Personal information
- Full name: Ian Charles Davidson
- Born: 21 December 1964 (age 61) Roe Green, Worsley, Lancashire, England
- Batting: Right-handed
- Bowling: Right-arm off break

Domestic team information
- 1985–1986/87: Lancashire

Career statistics
| Competition | First-class |
| Matches | 2 |
| Runs scored | 14 |
| Batting average | 3.50 |
| 100s/50s | –/– |
| Top score | 13 |
| Balls bowled | 162 |
| Wickets | 4 |
| Bowling average | 21.25 |
| 5 wickets in innings | – |
| 10 wickets in match | – |
| Best bowling | 2/24 |
| Catches/stumpings | 2/– |
- Source: Cricinfo, 10 June 2012

= Ian Davidson (cricketer) =

English cricketer

Ian Charles Davidson (born 21 October 1964) is a former English cricketer. Davidson was a right-handed batsman who bowled right-arm off break. He was born at Roe Green, Worsley, Lancashire.

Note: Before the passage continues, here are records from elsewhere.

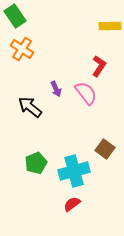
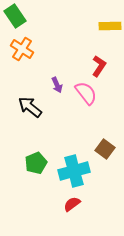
purple arrow: moved 1 px right, 4 px up
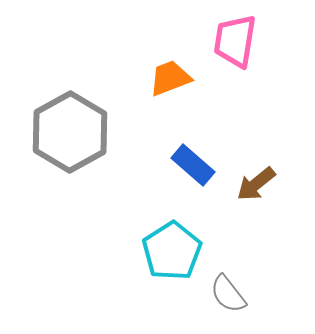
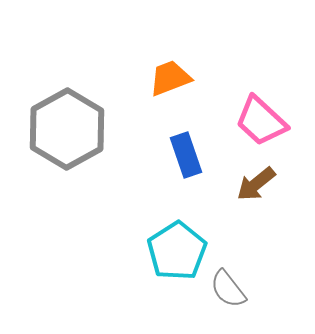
pink trapezoid: moved 26 px right, 80 px down; rotated 56 degrees counterclockwise
gray hexagon: moved 3 px left, 3 px up
blue rectangle: moved 7 px left, 10 px up; rotated 30 degrees clockwise
cyan pentagon: moved 5 px right
gray semicircle: moved 5 px up
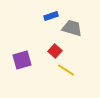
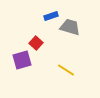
gray trapezoid: moved 2 px left, 1 px up
red square: moved 19 px left, 8 px up
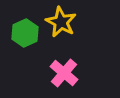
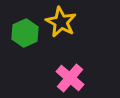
pink cross: moved 6 px right, 5 px down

Davidson made two first-class appearances for Lancashire. The first came against Warwickshire at Edgbaston in the 1985 County Championship. Winning the toss and electing to bat first, Lancashire made 148 all out, with Davidson scoring 13 runs before he was dismissed by Paul Smith. In response, Warwickshire made 122 all out in their first-innings. Lancashire then made 321 all out in their second-innings, during which Davidson was dismissed for a duck by Anton Ferreira. Set 348 to win, Warwickshire reached their target with one wicket to spare, despite Davidson taking the wickets of Andy Lloyd and Alvin Kallicharran, claiming figures of 2/24. His second appearance came against Jamaica at Sabina Park during Lancashire's 1987 tour there. Winning the toss and electing to bat first, Lancashire were dismissed for just 97, with Davidson scoring a single run before he was dismissed by Nehemiah Perry. In response, Jamaica made 264/9 declared in their first-innings, with Davidson taking the wickets of Robert Haynes and Ken McLeod, finishing the innings with figures of 2/61. Lancashire then made 201 all out in their second-innings, during which Davidson was dismissed once again by Perry for 0. Set 35 to win, Jamaica reached their target with nine wickets to spare.